B. On August 22, 2016, the Plaintiff received a demand for the payment of the amount in arrears of value-added tax as indicated below from the Korea Asset Management Corporation, which was entrusted by the head of Seoin Incheon District Office to collect the amount in arrears.

(Amount in arrears is as of August 1, 2016). The fact that there is no dispute over the total amount of value-added tax for the principal of the principal tax due to the payment deadline of the amount in arrears, as of March 31, 2012; the fact that there is no dispute over the main tax due of the amount in arrears; the entries in the evidence Nos. 1, 4, and 7; and the purport of the whole pleadings; and the purport of the whole pleadings.

2. The parties' assertion

A. Plaintiff 1) With the Plaintiff and the Defendant, only the name of business registration of the instant gas station is the Plaintiff.
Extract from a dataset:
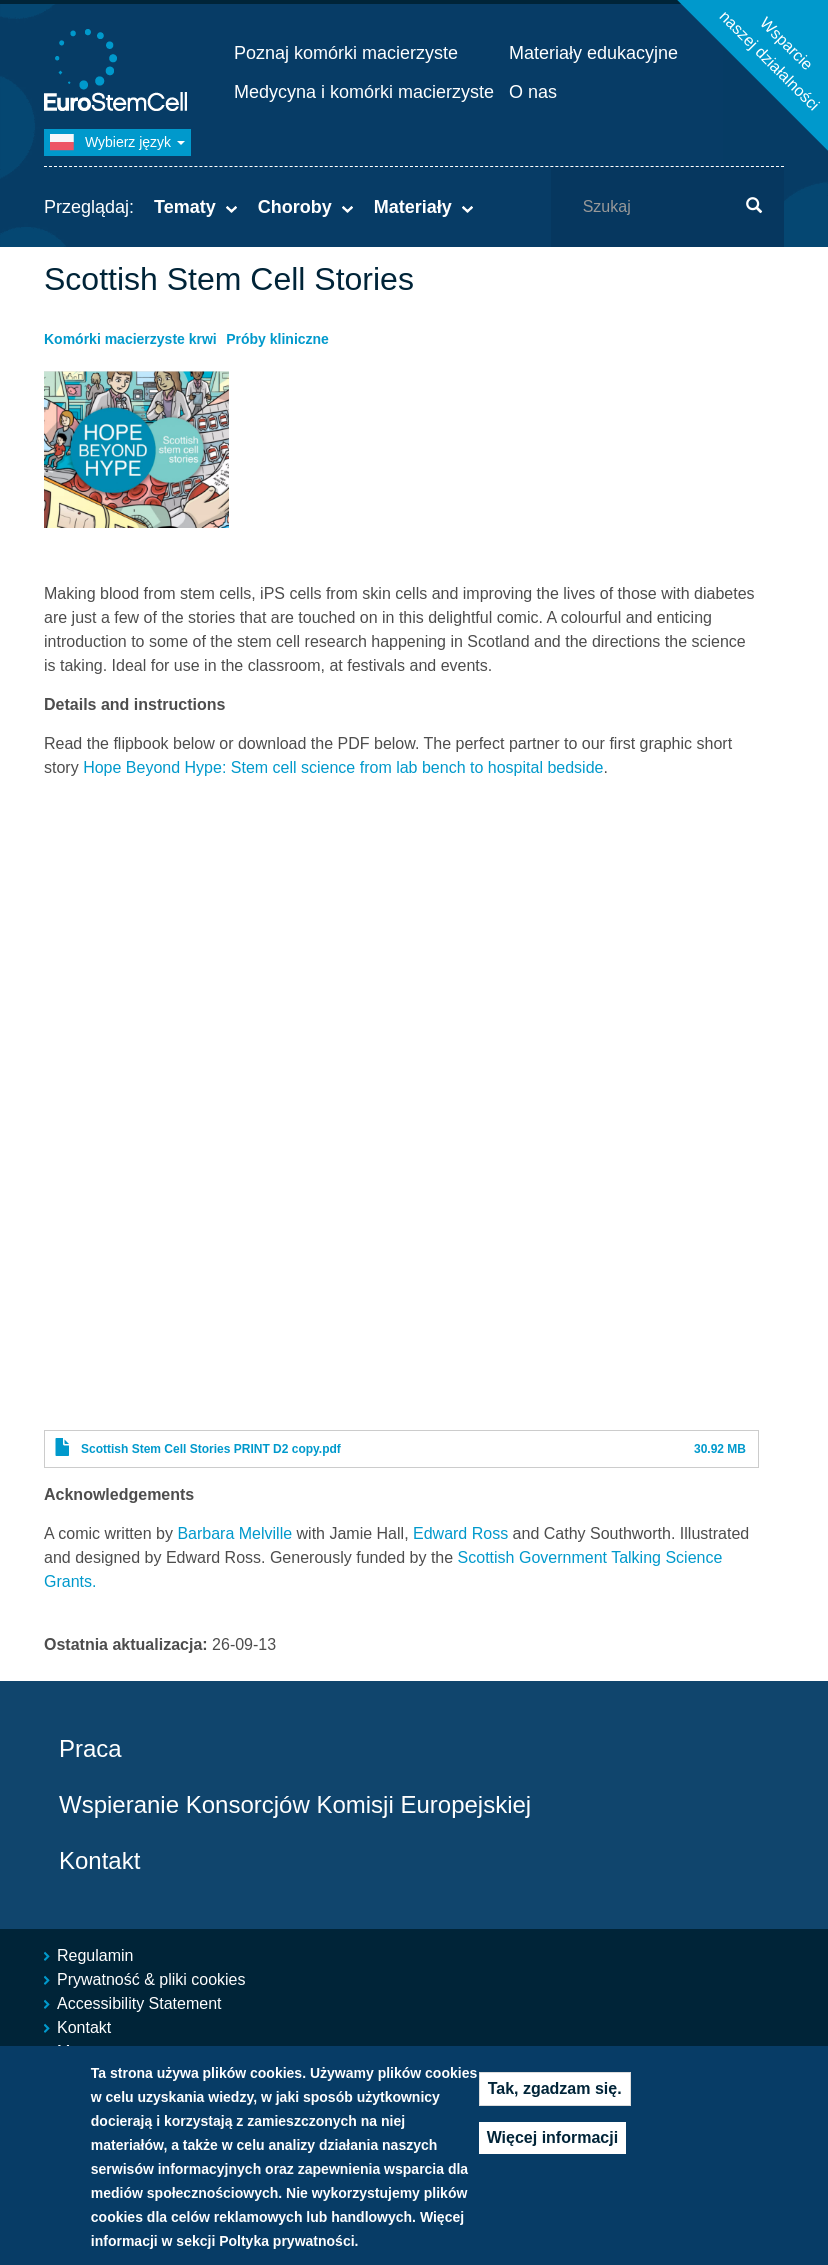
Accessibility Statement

The actual operation of the gas station in this case is the Defendant. Accordingly, when the value-added tax is imposed on the sales of the gas station in this case, there was an agreement by the Defendant to pay the amount corresponding to the value-added tax, so the Defendant should pay the amount corresponding to the value-added tax imposed on the Plaintiff. Therefore, the Defendant should pay KRW 375,376,8

B) Even if the agreement between the Plaintiff and the Defendant on the payment of value-added tax is not acknowledged, in light of the principle of substantial taxation, the above disposition was rendered against the Defendant, who actually operated the gas station in this case, even though the above value-added tax should be imposed, and thus, the Defendant should return the amount in arrears of value-added tax to the Plaintiff as unjust enrichment. (ii) The Plaintiff was registered as a delinquent taxpayer on January 30, 2013 due to the delinquency in payment of damages and consolation money, and thus, financial transactions and credit cards such as bank use.